WHAT YOU WILL DO: Reproduce the lines below exactly, from the one containing "Refuser la misère" through the one containing "Mofang Inc.", both included. Leave out any pictures.

RECORDS TO PROCESS:
● ● ● ● ●

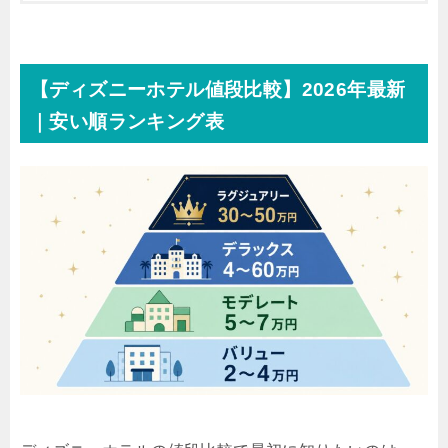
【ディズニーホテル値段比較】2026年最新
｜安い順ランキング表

● ● ● ● ●

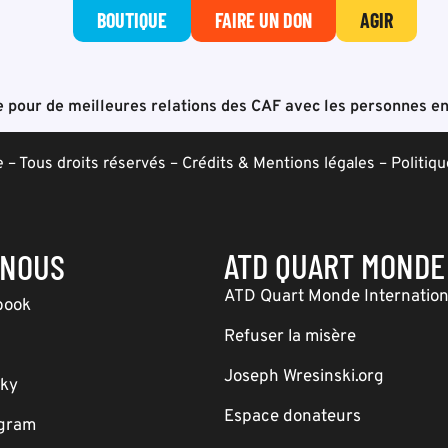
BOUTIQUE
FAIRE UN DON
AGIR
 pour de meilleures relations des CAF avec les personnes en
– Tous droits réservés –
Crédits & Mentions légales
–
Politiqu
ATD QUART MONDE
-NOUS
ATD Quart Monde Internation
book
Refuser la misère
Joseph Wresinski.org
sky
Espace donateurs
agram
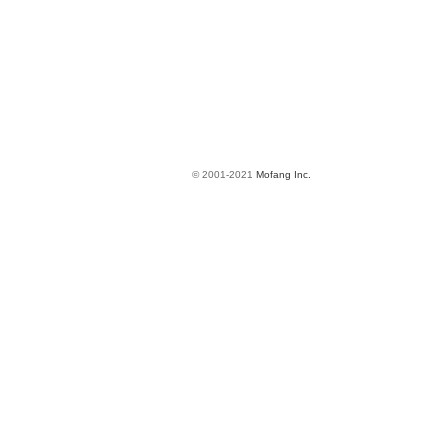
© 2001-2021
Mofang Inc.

● ● ● ● ●

RESULT FOR THIS TASK:
Refuser la misère
Joseph Wresinski.org
sky
Espace donateurs
agram
© 2001-2021
Mofang Inc.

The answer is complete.